Apart from Singapore, Malaysia, Russia and China have also stepped up to help, with Australia the latest country to say it will send a Lockheed L-100 Hercules to assist in water-bombing operations.
Australian Foreign Minister Julie Bishop said the country is familiar with the devastating effects of the fires and wanted to support Indonesia in this time of need.
"While Australia has experienced a dramatic start to the bushfire season, a lull in severe weather conditions has meant we can assist Indonesia and still maintain national aerial firefighting coverage," she said.
Republic of Singapore Air Force (RSAF) aircraft involved in the mission include a CH-47D Chinook helicopter, which will haul a 5,000-litre heli-bucket, and two C-130 transport planes to ferry the SAF and SCDF personnel and their equipment to the area of operations.
The Dart officers will oversee the deployment of the heli-bucket, which will drop water from the air onto fires to put them out.
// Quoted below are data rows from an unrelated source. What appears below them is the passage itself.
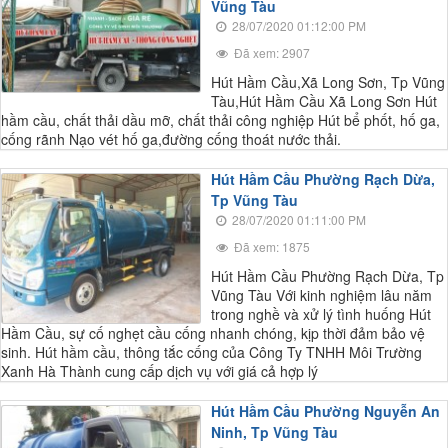
Vũng Tàu
28/07/2020 01:12:00 PM
Đã xem: 2907
Hút Hầm Cầu,Xã Long Sơn, Tp Vũng
Tàu,Hút Hầm Cầu Xã Long Sơn Hút
hầm cầu, chất thải dầu mỡ, chất thải công nghiệp Hút bể phốt, hố ga,
cống rãnh Nạo vét hố ga,đường cống thoát nước thải.
Hút Hầm Cầu Phường Rạch Dừa,
Tp Vũng Tàu
28/07/2020 01:11:00 PM
Đã xem: 1875
Hút Hầm Cầu Phường Rạch Dừa, Tp
Vũng Tàu Với kinh nghiệm lâu năm
trong nghề và xử lý tình huống Hút
Hầm Cầu, sự cố nghẹt cầu cống nhanh chóng, kịp thời đảm bảo vệ
sinh. Hút hầm cầu, thông tắc cống của Công Ty TNHH Môi Trường
Xanh Hà Thành cung cấp dịch vụ với giá cả hợp lý
Hút Hầm Cầu Phường Nguyễn An
Ninh, Tp Vũng Tàu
Indonesia's disaster management agency (BNPB) said a Bombardier amphibious aircraft and its Malaysian crew had arrived on Friday to begin water-bombing efforts in South Sumatra.
"They are currently being briefed by the disaster mitigation chief and the water bombing will start immediately after that," BNPB spokesman Sutopo Purwo Nugroho told Agence France-Presse yesterday.
The BNPB had said earlier that the team from Singapore is expected to be deployed in South Sumatra's Ogan Komering Ilir and Musi Banyuasin regencies, which are among the worst hit by peatland fires this year.
Chief of Air Force, Major-General Hoo Cher Mou, and SCDF Commissioner Eric Yap were at Sembawang Airbase to send off the team yesterday morning. The group was set to take off for Indonesia on Friday but poor visibility in Palembang delayed its departure.
The Pollutant Standards Index (PSI) in the capital city of South Sumatra peaked at 470, which is in the hazardous zone, at 8am yesterday before falling to 198 at 6pm in the evening.
In Palangkaraya, the capital of Central Kalimantan, where schools were shut for more than three weeks, the PSI was at 1,865, way above hazardous levels.
Most of the firefighting and haze mitigation efforts have been focused on South Sumatra and Central Kalimantan due to the severe conditions in both provinces.
Indonesian President Joko Widodo said yesterday that while help from friendly countries has started to arrive, putting out the fires under peatland will still be challenging.
He added in a post on Facebook that 36 per cent of the fires in Kalimantan and 46 per cent in Sumatra are on peatland.
Meanwhile, the Environment and Forestry Ministry said companies and individuals responsible for illegal forest fires could face multiple charges under environment, money-laundering and plantation laws.
"The charges will be multiple to give a deterrent effect," said the ministry's directorate general secretary of law enforcement, Mr Novrizal Bahar.